● **EXERCISE GOAL**: An unchanged copy of each entry below is needed; keep the pictures out of it.

Segment Open

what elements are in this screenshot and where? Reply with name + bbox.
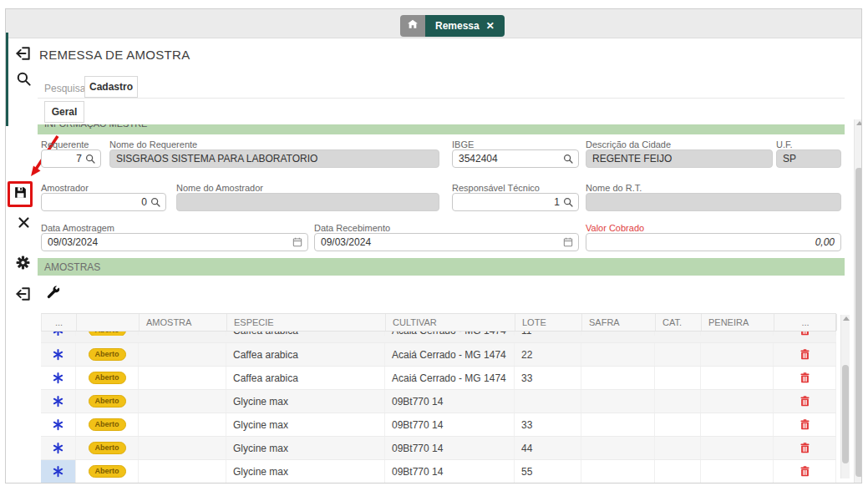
data-recebimento-field[interactable] — [314, 233, 579, 251]
table-scrollbar-up-arrow[interactable] — [843, 316, 850, 321]
save-button[interactable] — [11, 185, 29, 203]
uf-field[interactable] — [776, 149, 841, 168]
search-button[interactable] — [14, 71, 33, 89]
table-header-col-8[interactable]: PENEIRA — [702, 314, 774, 331]
page-scrollbar-up-arrow[interactable] — [856, 121, 862, 125]
valor-cobrado-field[interactable] — [586, 233, 841, 251]
row-expand-asterisk-icon[interactable] — [41, 343, 76, 366]
table-header-col-7[interactable]: CAT. — [656, 314, 702, 331]
table-cell-safra — [581, 367, 655, 389]
ibge-lookup-icon[interactable] — [562, 153, 574, 165]
delete-row-trash-icon[interactable] — [774, 332, 836, 336]
nome-amostrador-field[interactable] — [176, 193, 439, 211]
nome-rt-field[interactable] — [586, 193, 841, 211]
delete-row-trash-icon[interactable] — [774, 367, 836, 389]
table-cell-lote: 44 — [515, 437, 581, 459]
table-header-col-3[interactable]: ESPECIE — [227, 314, 386, 331]
nome-amostrador-input[interactable] — [177, 194, 439, 210]
tab-close-icon[interactable]: ✕ — [486, 20, 495, 32]
sidebar-accent-strip — [6, 33, 8, 126]
row-expand-asterisk-icon[interactable] — [41, 390, 76, 413]
table-header-col-9[interactable]: ... — [774, 314, 837, 331]
row-expand-asterisk-icon[interactable] — [41, 332, 76, 336]
tab-remessa[interactable]: Remessa ✕ — [425, 15, 505, 37]
nome-amostrador-label: Nome do Amostrador — [176, 183, 263, 193]
tab-cadastro[interactable]: Cadastro — [84, 76, 138, 98]
uf-input[interactable] — [777, 150, 840, 167]
delete-row-trash-icon[interactable] — [774, 343, 836, 366]
table-scrollbar[interactable] — [840, 315, 850, 478]
delete-row-trash-icon[interactable] — [774, 460, 836, 483]
table-cell-safra — [581, 413, 655, 436]
section-header-amostras: AMOSTRAS — [38, 258, 845, 276]
cancel-button[interactable] — [14, 215, 33, 233]
tab-geral[interactable]: Geral — [44, 101, 84, 123]
data-amostragem-field[interactable] — [41, 233, 308, 251]
tab-pesquisa[interactable]: Pesquisa — [44, 83, 85, 94]
table-cell-cultivar: Acaiá Cerrado - MG 1474 — [385, 343, 515, 366]
status-badge: Aberto — [76, 460, 139, 483]
table-header-col-4[interactable]: CULTIVAR — [386, 314, 515, 331]
row-expand-asterisk-icon[interactable] — [41, 437, 76, 459]
responsavel-tecnico-field[interactable] — [452, 193, 579, 211]
search-icon — [16, 71, 32, 90]
settings-button[interactable] — [13, 255, 32, 273]
requerente-field[interactable] — [41, 149, 101, 168]
table-cell-amostra — [139, 413, 226, 436]
page-scrollbar[interactable] — [854, 119, 862, 483]
nome-requerente-field[interactable] — [109, 149, 439, 168]
nome-rt-input[interactable] — [586, 194, 840, 210]
ibge-field[interactable] — [452, 149, 579, 168]
exit-button[interactable] — [14, 286, 33, 305]
amostrador-lookup-icon[interactable] — [150, 196, 161, 208]
requerente-label: Requerente — [41, 139, 89, 149]
row-expand-asterisk-icon[interactable] — [41, 460, 76, 483]
uf-label: U.F. — [776, 139, 793, 149]
row-expand-asterisk-icon[interactable] — [41, 413, 76, 436]
delete-row-trash-icon[interactable] — [774, 413, 836, 436]
table-row: AbertoGlycine max09Bt770 1433 — [41, 413, 836, 437]
responsavel-tecnico-input[interactable] — [453, 194, 562, 210]
table-tools-button[interactable] — [46, 285, 61, 303]
table-cell-especie: Glycine max — [226, 413, 385, 436]
home-button[interactable] — [400, 15, 425, 37]
responsavel-tecnico-lookup-icon[interactable] — [562, 196, 574, 208]
return-icon — [15, 286, 32, 306]
table-cell-peneira — [701, 332, 774, 336]
valor-cobrado-input[interactable] — [586, 234, 840, 251]
table-body: AbertoCaffea arabicaAcaiá Cerrado - MG 1… — [41, 332, 836, 483]
table-cell-cultivar: 09Bt770 14 — [385, 437, 515, 459]
table-cell-cat — [655, 367, 701, 389]
data-recebimento-calendar-icon[interactable] — [562, 236, 574, 248]
table-header-col-0[interactable]: ... — [42, 314, 77, 331]
table-cell-cat — [655, 460, 701, 483]
requerente-lookup-icon[interactable] — [84, 153, 96, 165]
table-header-col-5[interactable]: LOTE — [515, 314, 582, 331]
data-recebimento-input[interactable] — [315, 234, 562, 251]
descricao-cidade-field[interactable] — [586, 149, 773, 168]
delete-row-trash-icon[interactable] — [774, 437, 836, 459]
return-icon — [15, 45, 32, 65]
table-header-col-6[interactable]: SAFRA — [582, 314, 656, 331]
return-button[interactable] — [14, 46, 33, 64]
app-window: Remessa ✕ REM — [5, 8, 862, 483]
delete-row-trash-icon[interactable] — [774, 390, 836, 413]
nome-requerente-input[interactable] — [110, 150, 439, 167]
row-expand-asterisk-icon[interactable] — [41, 367, 76, 389]
descricao-cidade-input[interactable] — [586, 150, 772, 167]
table-row: AbertoGlycine max09Bt770 1455 — [41, 460, 836, 483]
table-header-col-2[interactable]: AMOSTRA — [140, 314, 227, 331]
amostrador-field[interactable] — [41, 193, 166, 211]
data-amostragem-calendar-icon[interactable] — [292, 236, 303, 248]
data-amostragem-input[interactable] — [42, 234, 292, 251]
table-scrollbar-thumb[interactable] — [842, 365, 849, 463]
requerente-input[interactable] — [42, 150, 84, 167]
table-row: AbertoCaffea arabicaAcaiá Cerrado - MG 1… — [41, 332, 836, 343]
page-scrollbar-thumb[interactable] — [855, 168, 862, 477]
table-cell-lote: 55 — [515, 460, 581, 483]
amostrador-input[interactable] — [42, 194, 150, 210]
nome-rt-label: Nome do R.T. — [586, 183, 642, 193]
ibge-input[interactable] — [453, 150, 562, 167]
table-cell-especie: Glycine max — [226, 390, 385, 413]
table-header-col-1[interactable] — [77, 314, 140, 331]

Segment Closed

● **ANSWER TO THE EXERCISE**:
what elements are in this screenshot and where? Reply with name + bbox.
data-recebimento-field[interactable] — [314, 233, 579, 251]
table-scrollbar-up-arrow[interactable] — [843, 316, 850, 321]
save-button[interactable] — [11, 185, 29, 203]
uf-field[interactable] — [776, 149, 841, 168]
search-button[interactable] — [14, 71, 33, 89]
table-header-col-8[interactable]: PENEIRA — [702, 314, 774, 331]
page-scrollbar-up-arrow[interactable] — [856, 121, 862, 125]
valor-cobrado-field[interactable] — [586, 233, 841, 251]
row-expand-asterisk-icon[interactable] — [41, 343, 76, 366]
table-header-col-7[interactable]: CAT. — [656, 314, 702, 331]
table-cell-safra — [581, 367, 655, 389]
ibge-lookup-icon[interactable] — [562, 153, 574, 165]
delete-row-trash-icon[interactable] — [774, 332, 836, 336]
nome-amostrador-field[interactable] — [176, 193, 439, 211]
nome-rt-field[interactable] — [586, 193, 841, 211]
delete-row-trash-icon[interactable] — [774, 367, 836, 389]
table-cell-lote: 44 — [515, 437, 581, 459]
table-header-col-3[interactable]: ESPECIE — [227, 314, 386, 331]
nome-amostrador-input[interactable] — [177, 194, 439, 210]
tab-close-icon[interactable]: ✕ — [486, 20, 495, 32]
sidebar-accent-strip — [6, 33, 8, 126]
row-expand-asterisk-icon[interactable] — [41, 390, 76, 413]
table-header-col-9[interactable]: ... — [774, 314, 837, 331]
row-expand-asterisk-icon[interactable] — [41, 332, 76, 336]
tab-remessa[interactable]: Remessa ✕ — [425, 15, 505, 37]
nome-amostrador-label: Nome do Amostrador — [176, 183, 263, 193]
tab-cadastro[interactable]: Cadastro — [84, 76, 138, 98]
uf-input[interactable] — [777, 150, 840, 167]
delete-row-trash-icon[interactable] — [774, 343, 836, 366]
table-scrollbar[interactable] — [840, 315, 850, 478]
delete-row-trash-icon[interactable] — [774, 460, 836, 483]
table-cell-safra — [581, 413, 655, 436]
section-header-amostras: AMOSTRAS — [38, 258, 845, 276]
cancel-button[interactable] — [14, 215, 33, 233]
tab-geral[interactable]: Geral — [44, 101, 84, 123]
data-amostragem-field[interactable] — [41, 233, 308, 251]
tab-pesquisa[interactable]: Pesquisa — [44, 83, 85, 94]
table-cell-cultivar: Acaiá Cerrado - MG 1474 — [385, 343, 515, 366]
status-badge: Aberto — [76, 460, 139, 483]
table-header-col-4[interactable]: CULTIVAR — [386, 314, 515, 331]
row-expand-asterisk-icon[interactable] — [41, 437, 76, 459]
responsavel-tecnico-field[interactable] — [452, 193, 579, 211]
search-icon — [16, 71, 32, 90]
settings-button[interactable] — [13, 255, 32, 273]
requerente-field[interactable] — [41, 149, 101, 168]
table-cell-amostra — [139, 413, 226, 436]
page-scrollbar[interactable] — [854, 119, 862, 483]
nome-requerente-field[interactable] — [109, 149, 439, 168]
nome-rt-input[interactable] — [586, 194, 840, 210]
ibge-field[interactable] — [452, 149, 579, 168]
exit-button[interactable] — [14, 286, 33, 305]
amostrador-lookup-icon[interactable] — [150, 196, 161, 208]
requerente-label: Requerente — [41, 139, 89, 149]
row-expand-asterisk-icon[interactable] — [41, 460, 76, 483]
uf-label: U.F. — [776, 139, 793, 149]
row-expand-asterisk-icon[interactable] — [41, 413, 76, 436]
delete-row-trash-icon[interactable] — [774, 413, 836, 436]
table-row: AbertoGlycine max09Bt770 1433 — [41, 413, 836, 437]
responsavel-tecnico-input[interactable] — [453, 194, 562, 210]
table-tools-button[interactable] — [46, 285, 61, 303]
table-cell-especie: Glycine max — [226, 413, 385, 436]
home-button[interactable] — [400, 15, 425, 37]
responsavel-tecnico-lookup-icon[interactable] — [562, 196, 574, 208]
return-icon — [15, 286, 32, 306]
table-cell-peneira — [701, 332, 774, 336]
valor-cobrado-input[interactable] — [586, 234, 840, 251]
table-body: AbertoCaffea arabicaAcaiá Cerrado - MG 1… — [41, 332, 836, 483]
table-cell-cultivar: 09Bt770 14 — [385, 437, 515, 459]
table-cell-cat — [655, 367, 701, 389]
data-recebimento-calendar-icon[interactable] — [562, 236, 574, 248]
table-header-col-0[interactable]: ... — [42, 314, 77, 331]
table-cell-cat — [655, 460, 701, 483]
requerente-lookup-icon[interactable] — [84, 153, 96, 165]
table-header-col-5[interactable]: LOTE — [515, 314, 582, 331]
data-recebimento-input[interactable] — [315, 234, 562, 251]
descricao-cidade-field[interactable] — [586, 149, 773, 168]
delete-row-trash-icon[interactable] — [774, 437, 836, 459]
return-icon — [15, 45, 32, 65]
table-header-col-6[interactable]: SAFRA — [582, 314, 656, 331]
return-button[interactable] — [14, 46, 33, 64]
app-window: Remessa ✕ REM — [5, 8, 862, 483]
delete-row-trash-icon[interactable] — [774, 390, 836, 413]
nome-requerente-input[interactable] — [110, 150, 439, 167]
row-expand-asterisk-icon[interactable] — [41, 367, 76, 389]
descricao-cidade-input[interactable] — [586, 150, 772, 167]
table-row: AbertoGlycine max09Bt770 1455 — [41, 460, 836, 483]
table-header-col-2[interactable]: AMOSTRA — [140, 314, 227, 331]
amostrador-field[interactable] — [41, 193, 166, 211]
data-amostragem-calendar-icon[interactable] — [292, 236, 303, 248]
data-amostragem-input[interactable] — [42, 234, 292, 251]
table-scrollbar-thumb[interactable] — [842, 365, 849, 463]
requerente-input[interactable] — [42, 150, 84, 167]
table-row: AbertoCaffea arabicaAcaiá Cerrado - MG 1… — [41, 332, 836, 343]
page-scrollbar-thumb[interactable] — [855, 168, 862, 477]
table-cell-lote: 55 — [515, 460, 581, 483]
amostrador-input[interactable] — [42, 194, 150, 210]
nome-rt-label: Nome do R.T. — [586, 183, 642, 193]
ibge-input[interactable] — [453, 150, 562, 167]
table-cell-especie: Glycine max — [226, 390, 385, 413]
table-header-col-1[interactable] — [77, 314, 140, 331]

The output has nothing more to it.